Read the text below.
A teacher received a donation of more than 100 sick leaves from his colleagues so he can care for his daughter who has cancer.
David Green is a faculty member of Mae Jemison High School in Huntsville, Alabama. Green has already exhausted all of his sick leaves at work to stay with his one-year-old daughter, Kinsley, at the hospital. His daughter was diagnosed with leukemia, a type of blood cancer, when she was 10 months old. Since then, his daughter has been receiving treatment at a medical facility in Birmingham, a city more than an hour drive from Huntsville.
After Green ran out of sick leaves, his wife posted about the family’s situation on Facebook. Green’s wife pleaded teachers from Alabama to donate their sick leaves to her husband so they can be together as a family during Kinsley’s treatment.

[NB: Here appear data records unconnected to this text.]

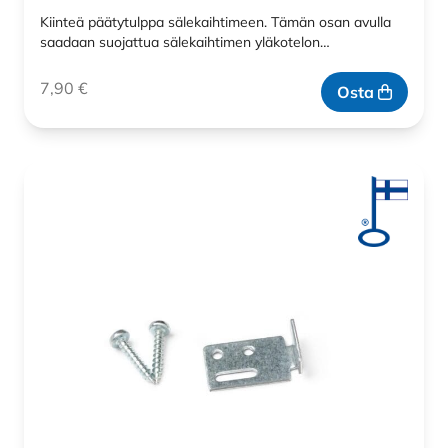
Kiinteä päätytulppa sälekaihtimeen. Tämän osan avulla
saadaan suojattua sälekaihtimen yläkotelon…
7,90
€
Osta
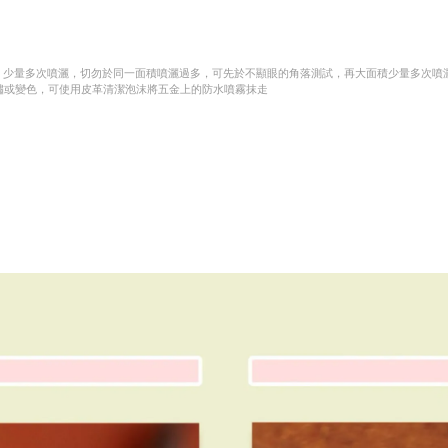
面，少量多次噴灑，切勿於同一面積噴灑過多，可先於不顯眼的角落測試，再大面積少量多次噴
鏽或變色，可使用皮革清潔泡沫將五金上的防水噴霧抹走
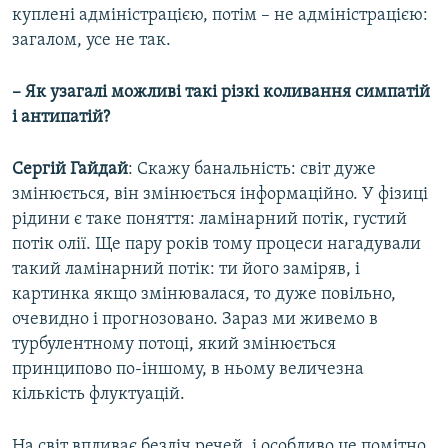
куплені адміністрацією, потім – не адміністрацією:
загалом, усе не так.
– Як узагалі можливі такі різкі коливання симпатій
і антипатій?
Сергій Гайдай
: Скажу банальність: світ дуже
змінюється, він змінюється інформаційно. У фізиці
рідини є таке поняття: ламінарний потік, густий
потік олії. Ще пару років тому процеси нагадували
такий ламінарний потік: ти його заміряв, і
картинка якщо змінювалася, то дуже повільно,
очевидно і прогнозовано. Зараз ми живемо в
турбулентному потоці, який змінюється
принципово по-іншому, в ньому величезна
кількість флуктуацій.
На світ впливає безліч речей, і особливо це помітно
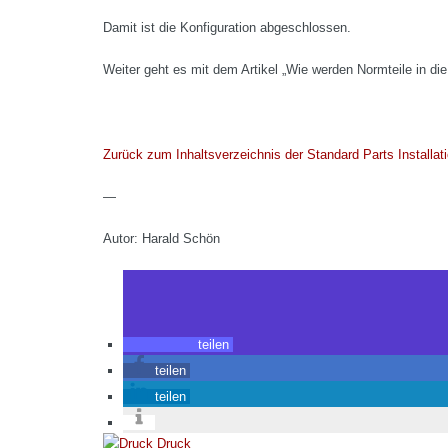
Damit ist die Konfiguration abgeschlossen.
Weiter geht es mit dem Artikel „Wie werden Normteile in d
Zurück zum Inhaltsverzeichnis der Standard Parts Installati
—
Autor: Harald Schön
teilen
teilen
teilen
Druck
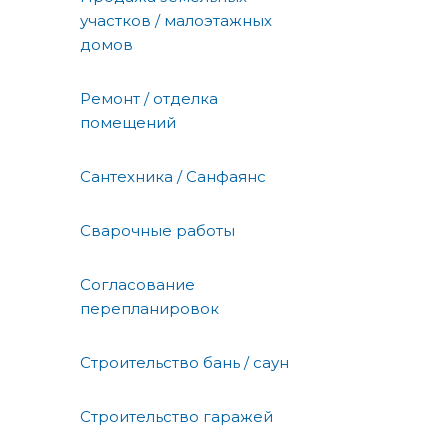
участков / малоэтажных
домов
Ремонт / отделка
помещений
Сантехника / Санфаянс
Сварочные работы
Согласование
перепланировок
Строительство бань / саун
Строительство гаражей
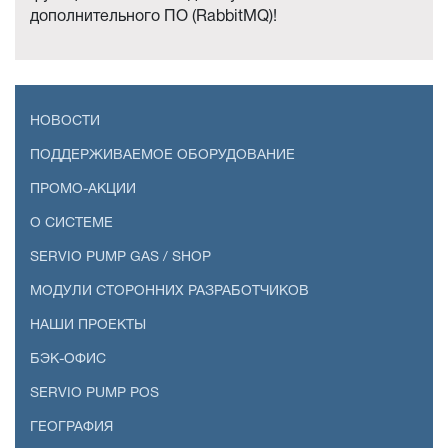
дополнительного ПО (RabbitMQ)!
НОВОСТИ
ПОДДЕРЖИВАЕМОЕ ОБОРУДОВАНИЕ
ПРОМО-АКЦИИ
О СИСТЕМЕ
SERVIO PUMP GAS / SHOP
МОДУЛИ СТОРОННИХ РАЗРАБОТЧИКОВ
НАШИ ПРОЕКТЫ
БЭК-ОФИС
SERVIO PUMP POS
ГЕОГРАФИЯ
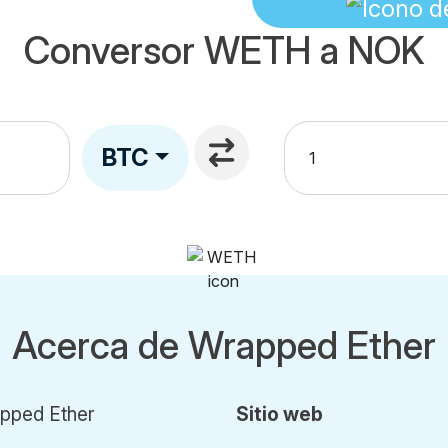
Conversor WETH a NOK
BTC
Acerca de Wrapped Ether
pped Ether
Sitio web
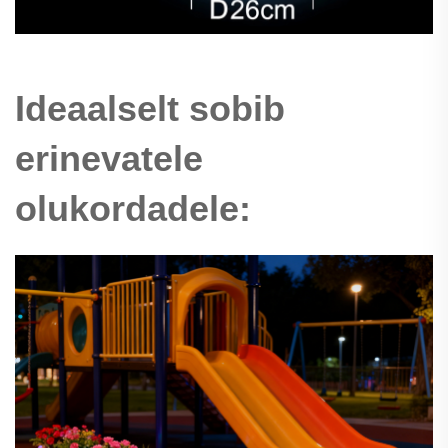
Ideaalselt sobib
erinevatele
olukordadele:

The Facebook post became viral, and a local TV station even featured the Greens’ story. Sick leave donations poured in from teachers and school personnel from all over the state. The Greens expressed gratitude for people’s overwhelming response after getting so much more sick leave donations than what they were expecting.
Donating and borrowing sick leaves is part of a contingency plan among teachers in the state of Alabama. The Huntsville school district has created a sick leave bank that allows school personnel to borrow or donate sick leaves. Members with a catastrophic injury or illness or who have a family member in the said condition can borrow sick leaves from the bank. The sick leaves are paid, so members do not lose compensation during times of illness.